Biiiizzzz gelddiiikkk!!!🎉

Bölüm attıkça, yeni bölüm yazasım geliyor djdjkfjf

Yalnız benim saatlerimi verdiğim bölümü sizlerin on dakikada hatta beş dakika da okuması da ne bileyim ? Dkkfkfog

Uzun zamandır sizlere söylemek istediklerim. Atlamayıp okumanız mutlu eder beni !! 🎀😘 Ayrıca önemli! 💖

Ne yapıyorum biliyor musunuz?
Önce bölümü yazıyorum. İçime sinene kadar yazıp yazıp siliyorum.
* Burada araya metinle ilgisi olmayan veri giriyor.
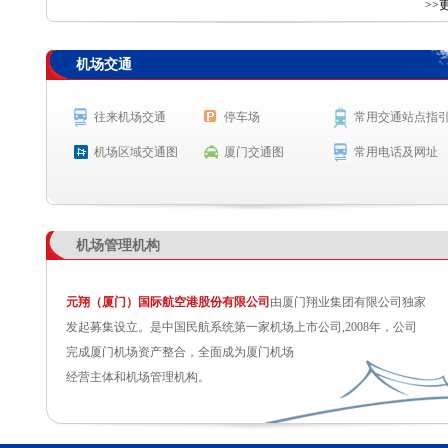
查 询
>>
机场交通
航空公司
航班号
出发城市
起飞时间
MF8595
杭州
起飞 23:41
往来机场交通
停车场
常用交通站点指
OD679
吉隆坡
起飞 0:05
机场区域交通图
厦门交通图
常用电话及网址
机场管理机构
元翔（厦门）国际航空港股份有限公司
由厦门翔业集团有限公司独家
发起募集设立。是中国民航系统第一家机场上市公司,2008年，公司
完成厦门机场资产整合，全面成为厦门机场
经营主体和机场管理机构。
Sonra bölüm bitiyor. Önizlemeden okuyorum. Okurken yazdığıma gülüyorum. Arada kahkaha atıyorum. 😂😂Sonra gölge hakkındaki görüşleri okuyunca bunlar çok zeki diyorum.. Dkdkkkfkf kendim yazmıyormuş gibi sanki rkfkkfkt
Atıyorum sonra bölümü, laf aramızda attıktan sonra da defalarca okuyorum.😀 Birinin oy verdiğini görünce bende hemen onunla, bir okurmuş gibi okuyorum.
😂😂.

Anlayacağınız ben bu kitabı yazıyor olabilirim. Ama en çok okuyan okuru da benim😎😎 sjdkkfkfk

En güzeli de ne biliyor musunuz?
Yorumlarınızı okumak, ve sizlere cevap vermek.. ♥️Ha birde yeni bölüm isteyenlerin olması bölüm yazmama en büyük teşvik🤗🤗

Bölümler geç geliyor ya hani, işte benim yazım şeklim değişmesin vede siz hikayeden hep aynı tadı ve keyfi alın diye defalarca hikayeyi, bölümleri baştan sona okuyorum. Okuyorum ki yazım tarzım değişmesin!! 👯👯

Ve sizin harika yorumlarınız bunu başardığımı gösteriyor! 👭

BİR KİTAPI KİTAP YAPAN YAZARI DEĞİL, OKURLARIDIR!! 🎀

Buraya kadar gelebildiysem hep siz readerlarım sayesindedir..İlginiz ve desteğiniz için çok çok teşekkür ederim.♥️

Hepinizi şahsen tanımıyor olsamda, burda aynı satırlarda gülmek ve yorum yapmak sizleri tanıyor gibi hissetmemi sağlıyor..,😍👭Ve bu gerçekten çok güzel ♥️♥️

Son olarak, bu kitaptaki karekterlerin giyinişi ve davranışları benim onları yazmam, desteklediğim anlamına gelmiyor!! Mesela kitap diniyse Aysima neden bu kadar rahat? Aysima'nın giyinişi neden öyle? Arkadaşları neden açık? Erkeklerle neden muhattap? Şarkı söylüyor? Ayaz'la çok yüz göz oluyor??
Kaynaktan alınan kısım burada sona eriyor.